*** Study material Section Begins ***

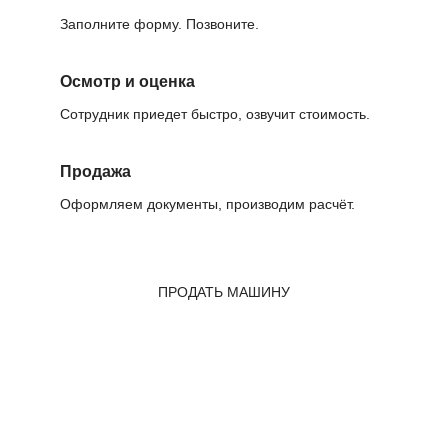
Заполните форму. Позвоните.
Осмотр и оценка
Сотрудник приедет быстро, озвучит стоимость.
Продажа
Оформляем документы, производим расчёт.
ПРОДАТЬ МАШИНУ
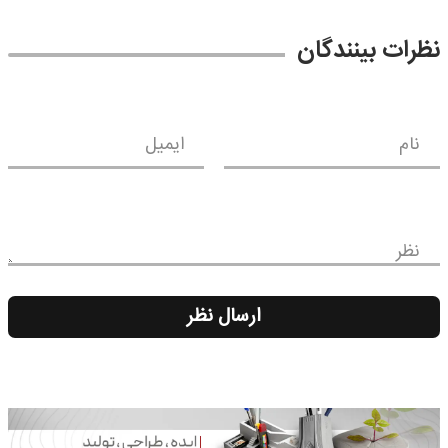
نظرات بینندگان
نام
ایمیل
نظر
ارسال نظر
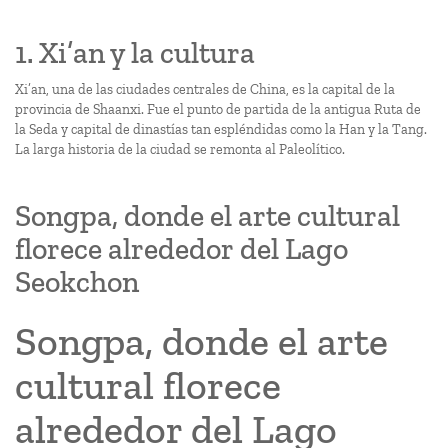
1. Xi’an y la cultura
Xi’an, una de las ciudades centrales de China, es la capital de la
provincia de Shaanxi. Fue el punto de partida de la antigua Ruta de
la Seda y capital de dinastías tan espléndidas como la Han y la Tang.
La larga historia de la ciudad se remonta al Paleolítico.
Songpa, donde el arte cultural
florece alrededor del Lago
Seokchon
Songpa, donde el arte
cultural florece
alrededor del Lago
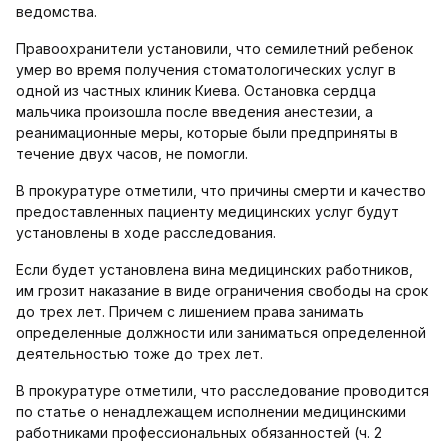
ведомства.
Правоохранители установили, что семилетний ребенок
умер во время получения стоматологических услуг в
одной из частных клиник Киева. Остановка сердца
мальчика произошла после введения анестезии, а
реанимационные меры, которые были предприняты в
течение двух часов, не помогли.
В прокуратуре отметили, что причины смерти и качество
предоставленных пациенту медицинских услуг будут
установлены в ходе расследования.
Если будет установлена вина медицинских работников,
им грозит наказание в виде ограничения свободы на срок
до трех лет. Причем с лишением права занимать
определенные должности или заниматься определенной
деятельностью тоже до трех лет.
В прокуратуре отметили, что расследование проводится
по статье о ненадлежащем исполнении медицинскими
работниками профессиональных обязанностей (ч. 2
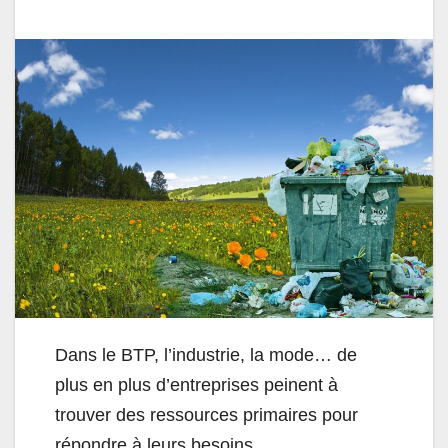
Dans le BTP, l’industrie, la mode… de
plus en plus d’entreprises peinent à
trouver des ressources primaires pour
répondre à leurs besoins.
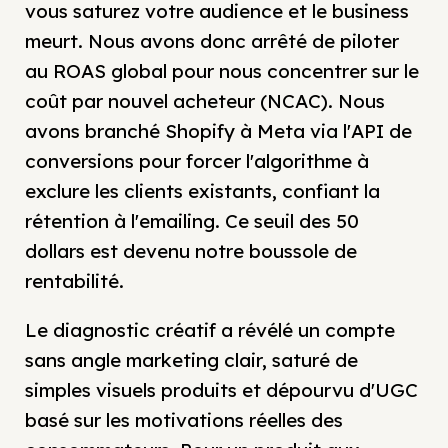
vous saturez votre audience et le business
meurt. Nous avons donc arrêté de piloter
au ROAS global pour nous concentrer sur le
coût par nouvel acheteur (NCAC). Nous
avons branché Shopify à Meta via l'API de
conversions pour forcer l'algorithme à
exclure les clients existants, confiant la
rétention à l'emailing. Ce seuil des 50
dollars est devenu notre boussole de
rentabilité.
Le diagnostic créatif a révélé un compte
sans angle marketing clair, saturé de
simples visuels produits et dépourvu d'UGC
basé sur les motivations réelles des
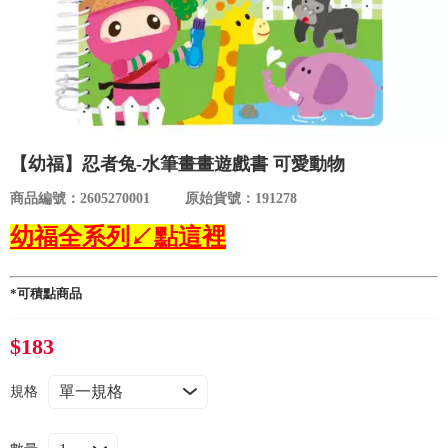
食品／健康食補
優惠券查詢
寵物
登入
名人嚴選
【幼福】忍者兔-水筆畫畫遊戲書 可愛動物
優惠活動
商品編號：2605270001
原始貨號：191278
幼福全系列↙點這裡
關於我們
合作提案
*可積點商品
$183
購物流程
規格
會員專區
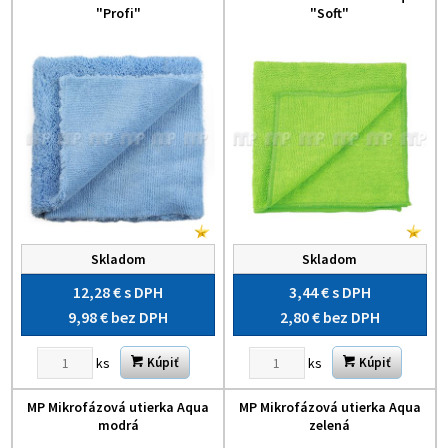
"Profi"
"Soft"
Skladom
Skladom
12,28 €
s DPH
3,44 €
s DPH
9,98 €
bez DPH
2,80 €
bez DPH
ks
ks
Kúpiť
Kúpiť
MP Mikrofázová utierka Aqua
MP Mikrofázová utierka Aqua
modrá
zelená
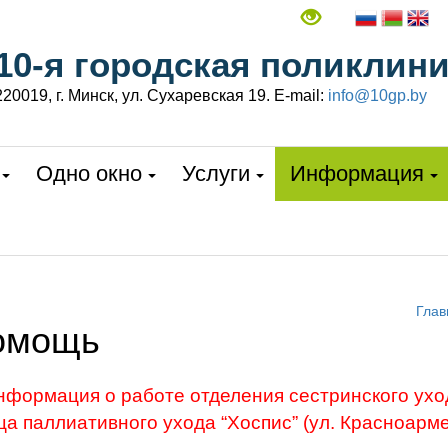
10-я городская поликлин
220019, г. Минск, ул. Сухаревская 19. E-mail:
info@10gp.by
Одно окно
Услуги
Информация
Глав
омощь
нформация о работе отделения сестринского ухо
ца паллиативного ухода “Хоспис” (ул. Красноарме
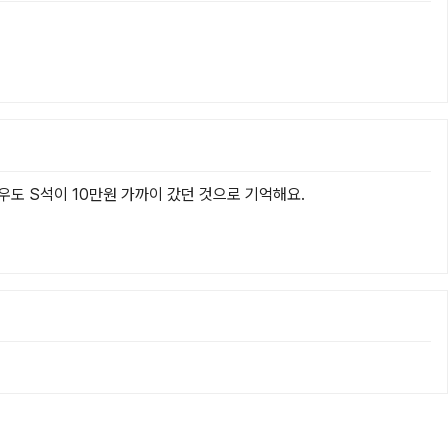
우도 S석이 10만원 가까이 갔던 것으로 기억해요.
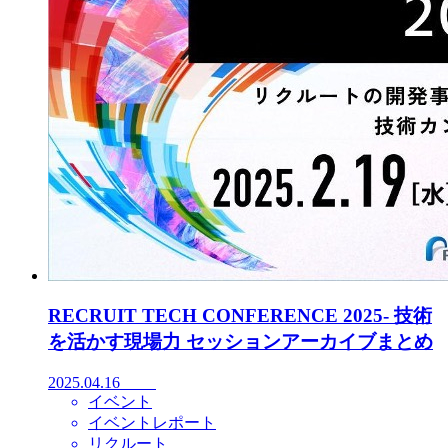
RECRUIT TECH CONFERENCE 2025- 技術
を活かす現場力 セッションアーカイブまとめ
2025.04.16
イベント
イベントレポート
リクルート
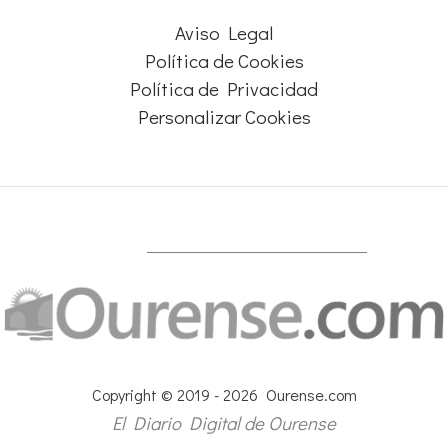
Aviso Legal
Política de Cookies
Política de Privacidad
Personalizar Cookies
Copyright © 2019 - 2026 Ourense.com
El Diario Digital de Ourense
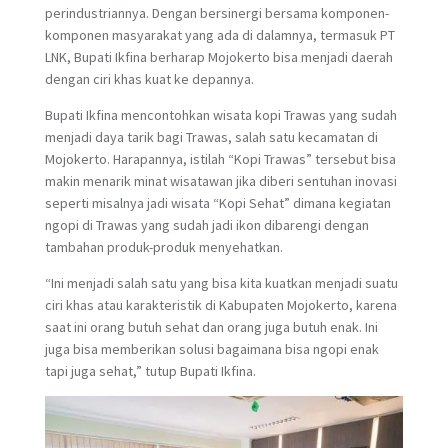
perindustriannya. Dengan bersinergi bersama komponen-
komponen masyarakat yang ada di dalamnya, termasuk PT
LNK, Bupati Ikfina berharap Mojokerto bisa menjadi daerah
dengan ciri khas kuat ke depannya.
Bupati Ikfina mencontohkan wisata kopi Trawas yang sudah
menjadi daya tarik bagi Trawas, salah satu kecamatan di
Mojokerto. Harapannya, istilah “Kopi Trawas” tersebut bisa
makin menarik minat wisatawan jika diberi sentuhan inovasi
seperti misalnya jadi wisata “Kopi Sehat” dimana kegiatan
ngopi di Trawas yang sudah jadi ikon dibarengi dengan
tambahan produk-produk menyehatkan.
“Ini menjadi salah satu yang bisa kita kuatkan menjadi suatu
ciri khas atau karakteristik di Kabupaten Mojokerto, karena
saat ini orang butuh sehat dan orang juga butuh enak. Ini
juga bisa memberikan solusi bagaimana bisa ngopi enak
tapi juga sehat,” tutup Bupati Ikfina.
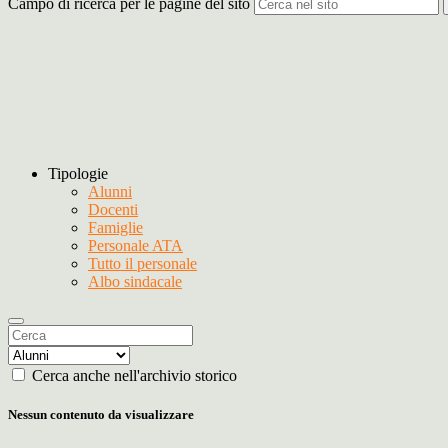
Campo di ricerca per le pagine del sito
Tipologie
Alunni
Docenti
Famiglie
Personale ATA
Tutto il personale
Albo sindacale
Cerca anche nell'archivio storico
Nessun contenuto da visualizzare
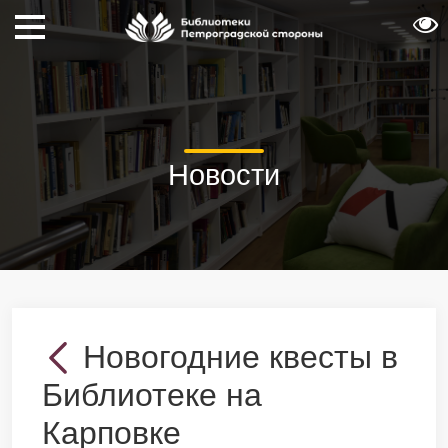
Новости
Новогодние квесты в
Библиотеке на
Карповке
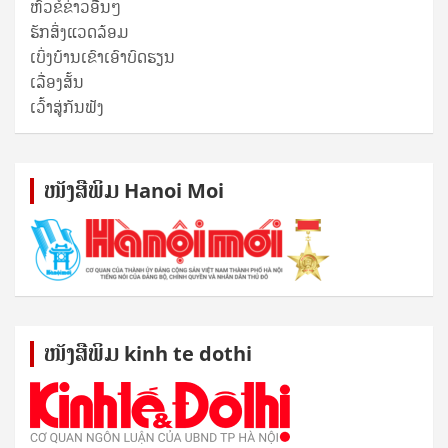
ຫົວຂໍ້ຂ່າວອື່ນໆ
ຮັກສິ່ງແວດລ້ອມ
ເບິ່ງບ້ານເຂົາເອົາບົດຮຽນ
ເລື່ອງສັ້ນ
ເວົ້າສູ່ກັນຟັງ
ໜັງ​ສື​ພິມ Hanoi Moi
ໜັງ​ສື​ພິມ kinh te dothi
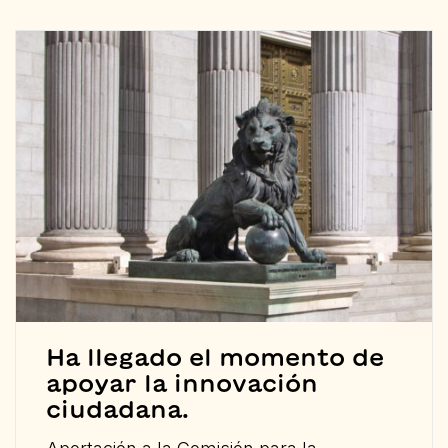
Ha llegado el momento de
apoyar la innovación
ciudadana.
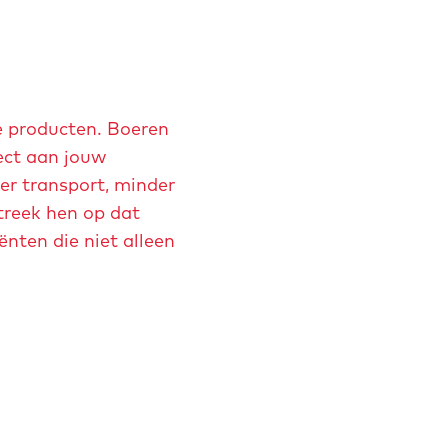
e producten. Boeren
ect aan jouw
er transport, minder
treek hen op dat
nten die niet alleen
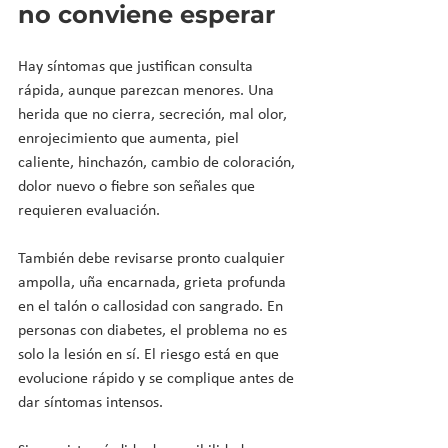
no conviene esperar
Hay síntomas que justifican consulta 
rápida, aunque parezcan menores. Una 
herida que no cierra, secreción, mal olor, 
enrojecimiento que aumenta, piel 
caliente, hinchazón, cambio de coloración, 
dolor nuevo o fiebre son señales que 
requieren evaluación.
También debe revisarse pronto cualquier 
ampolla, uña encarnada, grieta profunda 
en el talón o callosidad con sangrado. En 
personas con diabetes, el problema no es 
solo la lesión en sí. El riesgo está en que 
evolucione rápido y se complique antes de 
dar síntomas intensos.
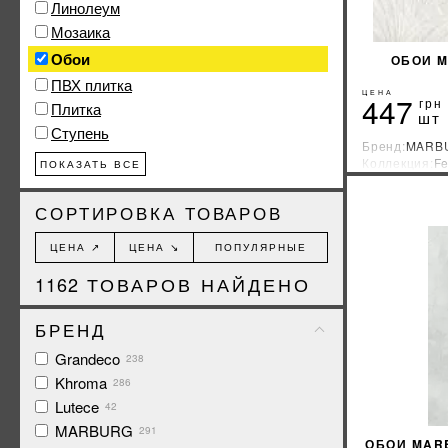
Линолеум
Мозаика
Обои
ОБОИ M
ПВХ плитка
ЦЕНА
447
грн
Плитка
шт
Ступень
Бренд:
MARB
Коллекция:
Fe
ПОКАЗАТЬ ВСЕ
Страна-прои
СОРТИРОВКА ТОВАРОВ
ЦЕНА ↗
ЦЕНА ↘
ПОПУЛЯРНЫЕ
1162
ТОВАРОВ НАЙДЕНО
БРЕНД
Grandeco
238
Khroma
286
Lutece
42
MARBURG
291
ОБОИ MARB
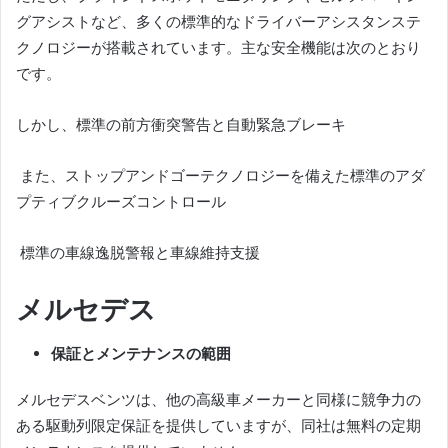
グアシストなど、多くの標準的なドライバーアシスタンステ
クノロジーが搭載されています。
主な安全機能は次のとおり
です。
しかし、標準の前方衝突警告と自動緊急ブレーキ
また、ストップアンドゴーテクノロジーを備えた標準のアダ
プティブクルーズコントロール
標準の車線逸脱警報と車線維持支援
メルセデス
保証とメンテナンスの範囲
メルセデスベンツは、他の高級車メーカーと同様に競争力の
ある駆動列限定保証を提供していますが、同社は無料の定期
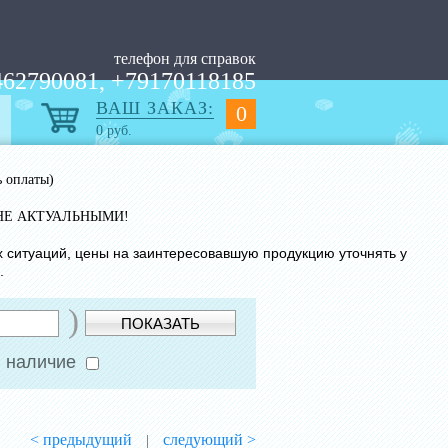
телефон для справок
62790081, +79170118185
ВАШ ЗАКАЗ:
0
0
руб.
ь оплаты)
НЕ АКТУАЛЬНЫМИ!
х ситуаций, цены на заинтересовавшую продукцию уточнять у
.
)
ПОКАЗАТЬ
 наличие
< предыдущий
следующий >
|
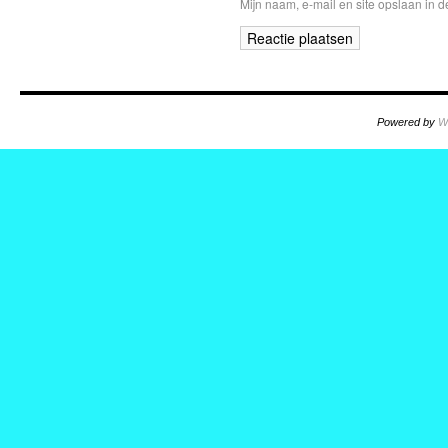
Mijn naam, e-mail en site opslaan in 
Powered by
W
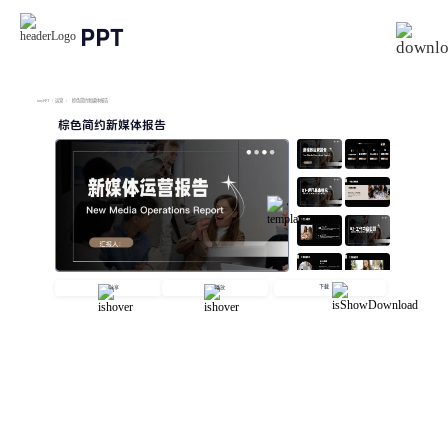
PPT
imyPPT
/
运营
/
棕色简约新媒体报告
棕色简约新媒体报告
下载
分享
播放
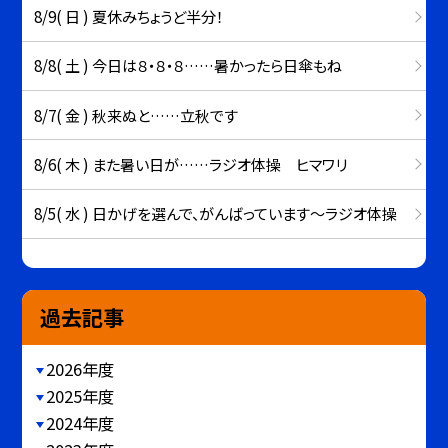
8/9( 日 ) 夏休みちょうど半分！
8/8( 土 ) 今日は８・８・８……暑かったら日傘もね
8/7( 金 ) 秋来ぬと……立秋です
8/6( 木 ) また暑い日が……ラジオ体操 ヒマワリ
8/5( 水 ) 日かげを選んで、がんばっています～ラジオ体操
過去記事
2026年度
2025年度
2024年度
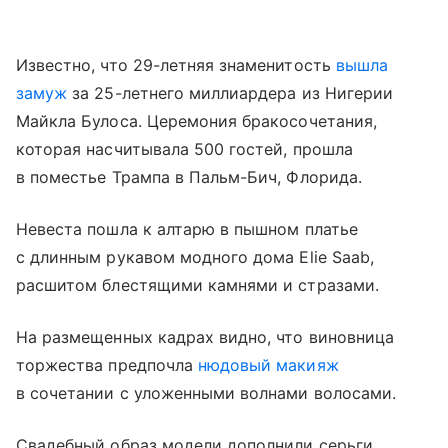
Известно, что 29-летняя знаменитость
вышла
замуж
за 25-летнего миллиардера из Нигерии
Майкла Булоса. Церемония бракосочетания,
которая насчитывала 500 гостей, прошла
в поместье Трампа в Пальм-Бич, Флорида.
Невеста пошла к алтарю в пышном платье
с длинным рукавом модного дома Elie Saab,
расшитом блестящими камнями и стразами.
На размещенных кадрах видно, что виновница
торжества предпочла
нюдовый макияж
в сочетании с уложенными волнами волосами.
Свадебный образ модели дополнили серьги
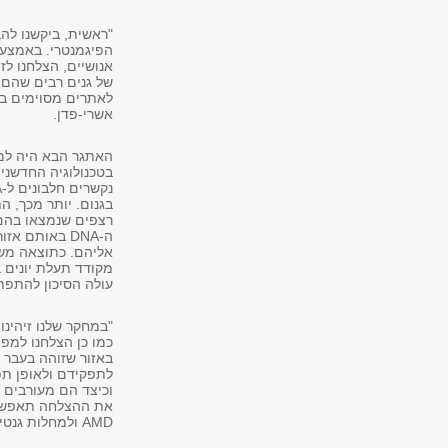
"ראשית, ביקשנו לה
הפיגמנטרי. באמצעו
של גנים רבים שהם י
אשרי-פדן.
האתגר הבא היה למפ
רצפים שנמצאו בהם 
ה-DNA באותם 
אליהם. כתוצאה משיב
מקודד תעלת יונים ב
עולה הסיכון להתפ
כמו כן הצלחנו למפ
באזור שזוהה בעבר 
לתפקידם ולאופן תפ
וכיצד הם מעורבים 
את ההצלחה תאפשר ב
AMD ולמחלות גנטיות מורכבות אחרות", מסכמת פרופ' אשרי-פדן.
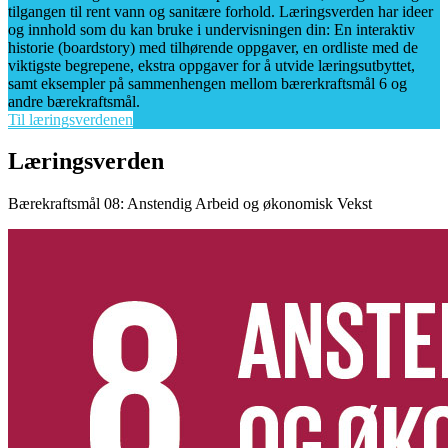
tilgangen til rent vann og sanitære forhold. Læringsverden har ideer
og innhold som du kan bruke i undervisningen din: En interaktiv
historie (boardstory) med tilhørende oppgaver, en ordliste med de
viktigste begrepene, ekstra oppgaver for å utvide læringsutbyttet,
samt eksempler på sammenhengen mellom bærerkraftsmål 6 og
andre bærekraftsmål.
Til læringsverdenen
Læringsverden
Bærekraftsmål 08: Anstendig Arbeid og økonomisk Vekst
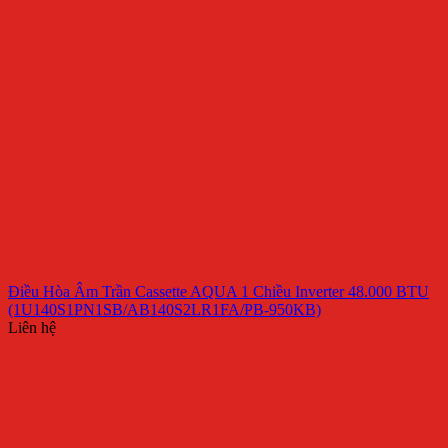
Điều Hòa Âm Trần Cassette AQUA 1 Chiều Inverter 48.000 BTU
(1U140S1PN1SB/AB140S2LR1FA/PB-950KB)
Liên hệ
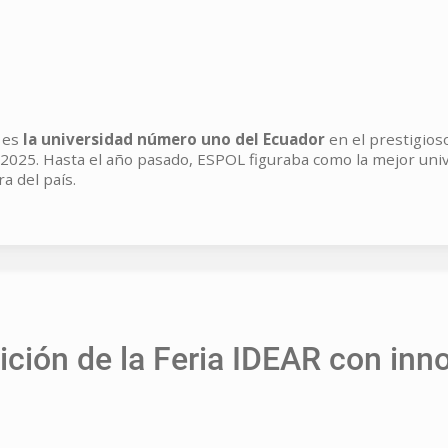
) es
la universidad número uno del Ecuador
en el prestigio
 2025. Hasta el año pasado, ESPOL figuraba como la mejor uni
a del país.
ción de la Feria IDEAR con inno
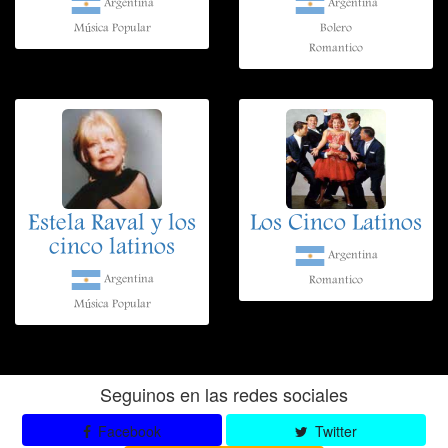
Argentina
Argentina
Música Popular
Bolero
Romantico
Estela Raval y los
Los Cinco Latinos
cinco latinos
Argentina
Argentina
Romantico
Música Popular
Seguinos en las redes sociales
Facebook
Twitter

*** Study material Section Ends ***

A word-for-word reproduction is needed of the lines above from the line containing "trouver des ressources primaires pour" through the line containing "sans angle marketing clair, saturé de", with both ends kept and no pictures.

_Solution to this task_
trouver des ressources primaires pour
répondre à leurs besoins.
vous saturez votre audience et le business
meurt. Nous avons donc arrêté de piloter
au ROAS global pour nous concentrer sur le
coût par nouvel acheteur (NCAC). Nous
avons branché Shopify à Meta via l'API de
conversions pour forcer l'algorithme à
exclure les clients existants, confiant la
rétention à l'emailing. Ce seuil des 50
dollars est devenu notre boussole de
rentabilité.
Le diagnostic créatif a révélé un compte
sans angle marketing clair, saturé de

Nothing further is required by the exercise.